A New WE: Creativity and Possibility in the Age of AI — KEYNOTE
Vlad Glăveanu
Professor at the School of Psychology and Director of the DCU Centre for Possibility Studies at Dublin City University (IE). Professor at the Centre for the Science of Learning and Technology, University of Bergen. Founder and president of the Possibility Studies Network (PSN)
23 October 2025, 11:15, Sala Cinema UNATC (75-77 Matei Voievod Street)
A New WE: Creativity and Possibility in the Age of AI
Debates about AI and art often ask whether machines can truly create. This focus risks obscuring a more profound shift. We are entering a new paradigm of creativity – what I call a new WE – in which human imagination, artificial systems, and cultural communities are entangled in novel ways. In this paradigm, creativity is less than ever before about solitary invention and much more about negotiating fields of possibility that are reshaped by algorithms, datasets, and collective forms of imagination. AI becomes not an autonomous creator but a powerful mediator of what can be imagined, produced, and valued. Yet this new WE is not without pitfalls. It brings questions of authorship, agency, and cultural ownership into sharper relief. It risks narrowing rather than widening possibilities if left unexamined, reinforcing biases, privileging efficiency over meaning, and displacing artists rather than empowering them. This keynote argues that embracing the new WE requires both imagination and responsibility to ensure an inclusive, ethical, and sustainable future for creativity.
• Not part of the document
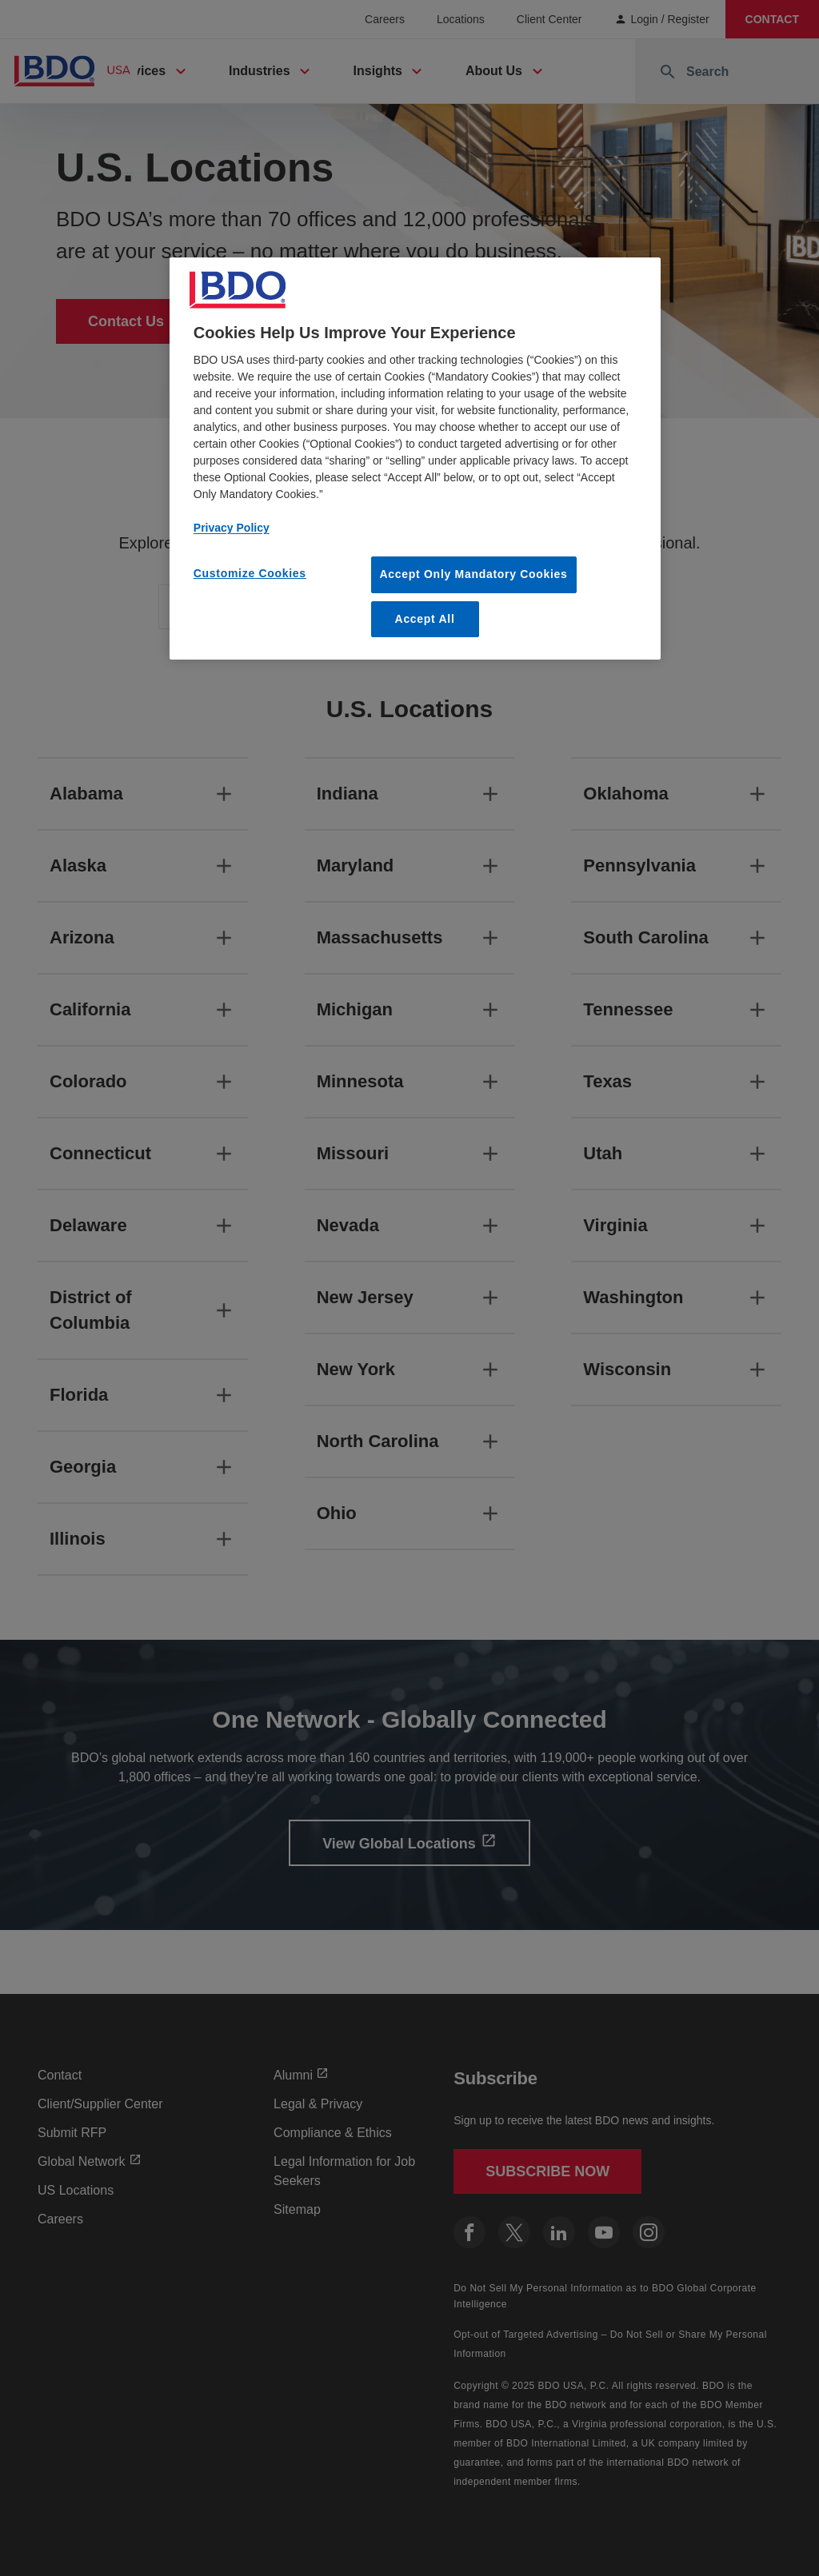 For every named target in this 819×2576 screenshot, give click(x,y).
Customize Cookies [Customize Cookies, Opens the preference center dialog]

Vlad Glăveanu, PhD, is Full Professor of Psychology in the School of Psychology and Director of the DCU Centre for Possibility Studies at Dublin City University, and Professor II at the Centre for the Science of Learning and Technology, University of Bergen. He is the founder and president of the Possibility Studies Network (PSN). His work focuses on creativity, imagination, culture, collaboration, wonder, possibility, and societal challenges. He edited the Palgrave Handbook of Creativity and Culture (2016) and the Oxford Creativity Reader (2018), co-edited the Cambridge Handbook of Creativity Across Domains (2017) and the Oxford Handbook of Imagination and Culture (2017), authored The Possible: A Sociocultural Theory (Oxford University Press, 2020), Creativity: A Very Short Introduction (Oxford University Press, 2021), and Wonder: The Extraordinary Power of an Ordinary Experience (Bloomsbury, 2020), and authored or co-authored more than 200 articles and book chapters in these areas. He co-edits the book series Palgrave Studies in Creativity and Culture with Palgrave and the Cambridge Series on Possibility Studies with Cambridge University Press. He is editor of Europe’s Journal of Psychology (EJOP), an open-access peer-reviewed journal published by PsychOpen (Germany) as well as Possibility Studies and Society, launched by Sage in 2022. In 2018, he received the Berlyne Award from the APA Division 10 for outstanding early career contributions to the field of aesthetics, creativity, and the arts.
The keynote is part of the the second edition of the AI in Art Practices and Research international conference, organized by UNATC in Bucharest from 23–26 October 2025. The event explores the impact of AI on artistic creation and research, as well as its broader applications in society, such as accessibility, healthcare and well-being.